O'Grady seems in some ways an unlikely candidate for the higher posts he's being pushed toward. He doesn't show great relish for the secret pact, that modus operandi in Chicago politics. By his own accounts, he prefers face-to-face encounters to back room decisions. Nor does O'Grady try to inject his own up-front attitude into the modes and methods of those with whom he deals.

O'Grady's work for Elrod typifies his lack of interest in reformist boat rocking. As Elrod's deputy, O'Grady reviewed police misconduct reports during the years that now-convicted officers were protecting suburban vice operations. Yet he never initiated any action against the alleged corruption below him. His response is that the most serious reports he ever got were about police brutality. "I had the feeling, the gut reaction, that something was wrong. The word on the street was that [convicted former officer James] Keating was either working for the outfit [mob] or for the [federal] government. But Keating would do whatever the hell he wanted. There was not much you could do about gut reactions."

There are those who find O'Grady wily. Elrod attacked O'Grady as an ingrate for running for sheriff after Elrod had twice offered him employment. Totten said O'Grady lacked loyalty by backing Dvorak to run against him.

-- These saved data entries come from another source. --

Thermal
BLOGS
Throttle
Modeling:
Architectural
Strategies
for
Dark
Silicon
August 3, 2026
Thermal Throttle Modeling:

In other groups, particularly the old circle of cops, O'Grady inspires intense loyalty. O'Grady trusts them. They trust him. They talk to each other in a kind of "policespeak" that leaves most civilian members of their party wide-eyed. That kind of loyal entourage can also be a problem. One prominent Republican, who professed respect and admiration for O'Grady, said that the sheriff's distrust of non-cops, of people outside the old circle, is a problem for him. "It's a shortcoming. He is insulated and he admits it."

If O'Grady is too insulated within his circle, it doesn't show on the campaign trail. By all accounts, he is a natural campaigner. Wolfe compares him to Reagan in telegenic appeal. Former mayoral contender Don Haider praises him, too: "He is a good politician. In a crowd, it's incredible the way he remembers names, relatives, cousins, kids. People see that twinkling eye; they get that personal contact. He's not just a gladhander."

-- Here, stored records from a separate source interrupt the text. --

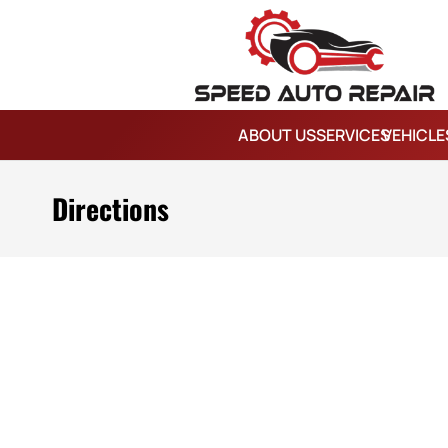
ABOUT US
SERVICES
VEHICLE
Directions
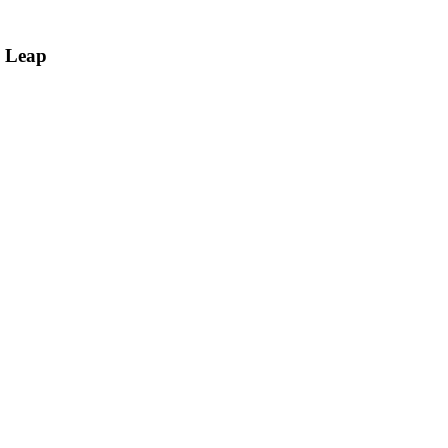
c Leap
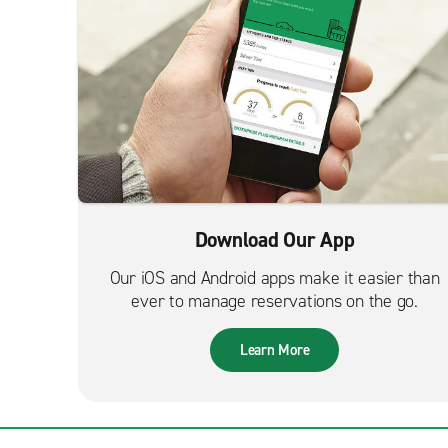
Download Our App
Our iOS and Android apps make it easier than
ever to manage reservations on the go.
Learn More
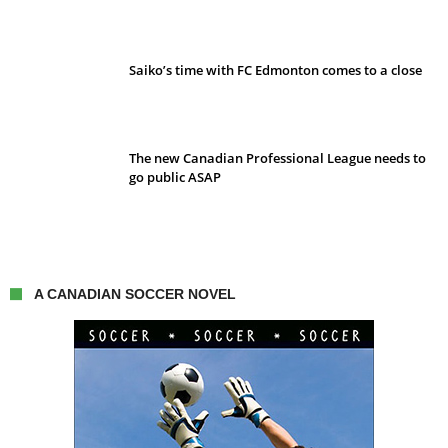
Saiko’s time with FC Edmonton comes to a close
The new Canadian Professional League needs to
go public ASAP
A CANADIAN SOCCER NOVEL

As of early November, O'Grady gave no indication of when he will use that natural campaign talent again. "As I look at it now, I think I would like to run for sheriff again," O'Grady said. "It keeps our program on track. And also, from a political standpoint — and I am concerned about that — this is a good political base. If I leave and run for something else, who's going to run for sheriff and hopefully win? Is the chemistry there for a Republican to win? I don't know. I would hope I'd have a sufficiently good record to run for sheriff again. But I won't have the luxury of running against a 17-year incumbent with a very poor record in his later years." He pauses, reconsiders. "But I don't have fear of moving into something different. I don't have a lot of fears."□

Nina Burleigh is a freelance writer living in Chicago.